Vor kurzem haben wir ein pflanzenspezifisches Enzym beschrieben, welches die Deaminierung von Guanosin zu Xanthosin unter Freisetzung von Ammonium katalysiert. Die Guanosin-Deaminase (GSDA) ist in Arabidopsis ein Schlüsselenzym für die Erzeugung von Xanthosin, welches in den Purin-Nukleotidabbau eingeht. Anders als in anderen Organismen, in denen der Abbau von Guanylaten durch eine Deaminierung von Guanin zu Xanthin verläuft, vollziehen Pflanzen diesen Abbau über Guanosin.

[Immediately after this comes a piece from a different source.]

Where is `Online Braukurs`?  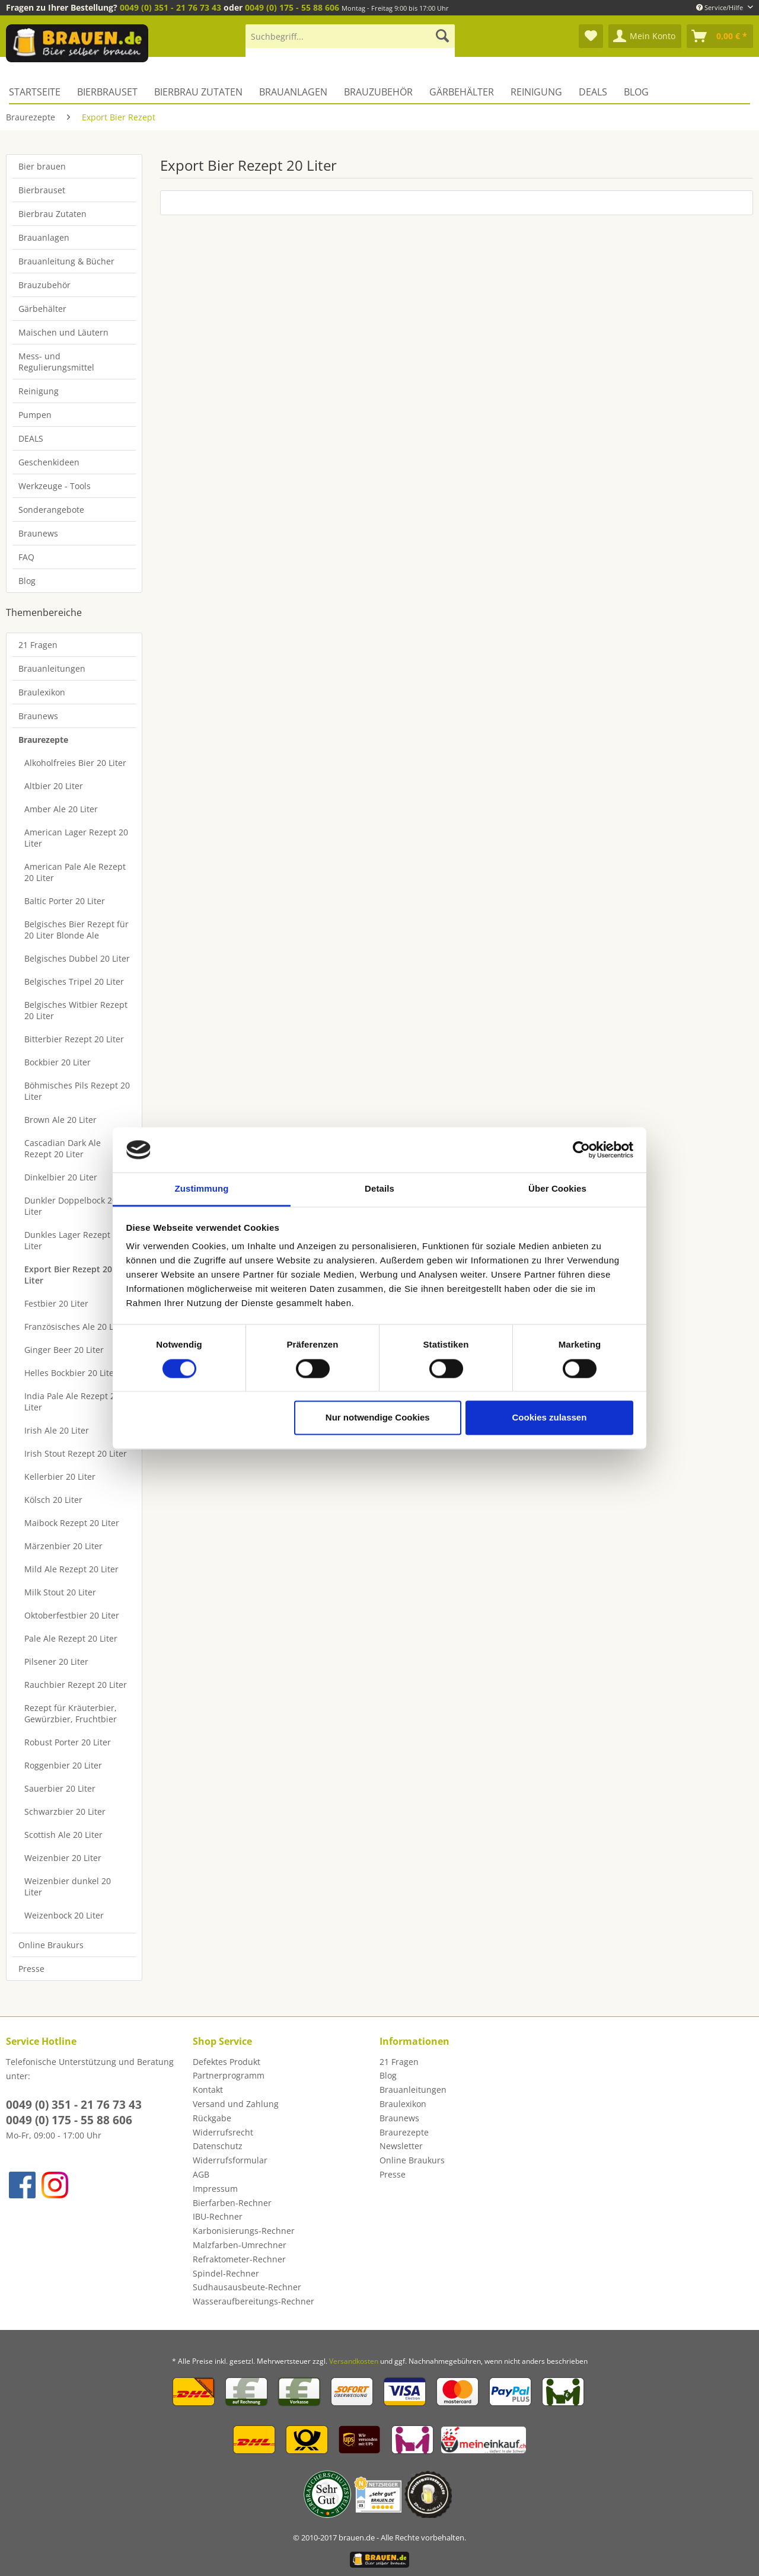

Eine genetische Blockade des Abbaus der Purin-Nukleotide auf der Stufe der Harnsäure durch die Mutation des Enzyms Urat-Oxidase führt dazu, dass die Keimungsrate stark absinkt und die Keimblätter der Keimlinge nicht entwickelt werden können. Dies wiederum hat den Tod der Pflanzen zur Folge, was bei anderen Mutationen in diesem Stoffwechselweg nicht zu beobachten ist. Eine genauere Untersuchung ergab, dass Harnstoff-Akkumulation in der späten Embrionalentwicklung mit der Stabilität der Peroxisomen interferiert. Diese Organellen sind für die Entwicklung der Keimblätter, u. a. für den Abbau der Speicherfette, essenziell – daher erklärt ihr Ausfall den beobachteten Phänotyp. Eine Kreuzung mit einer Mutante der Xanthine Dehydrogenase, welche direkt oberhalb der Urat-Oxidase agiert, führt zu Akkumulation von Xanthin anstatt Harnsäure und revertiert den Phänotyp. Während Harnsäure eine starke Wirkung auf die Stabilität der Peroxisomen in den Keimblättern hat, ist dies bei Xanthin nicht der Fall.

Auch beim Abbau der Pyrimidin-Nukleotide werden Stickstoff, Phosphat und Kohlenstoff frei. Die Pyrimidinbase Uracil enthält zwei Ringstickstoff-Atome während Cytosin zusätzlich eine Aminogruppe am Ring besitzt.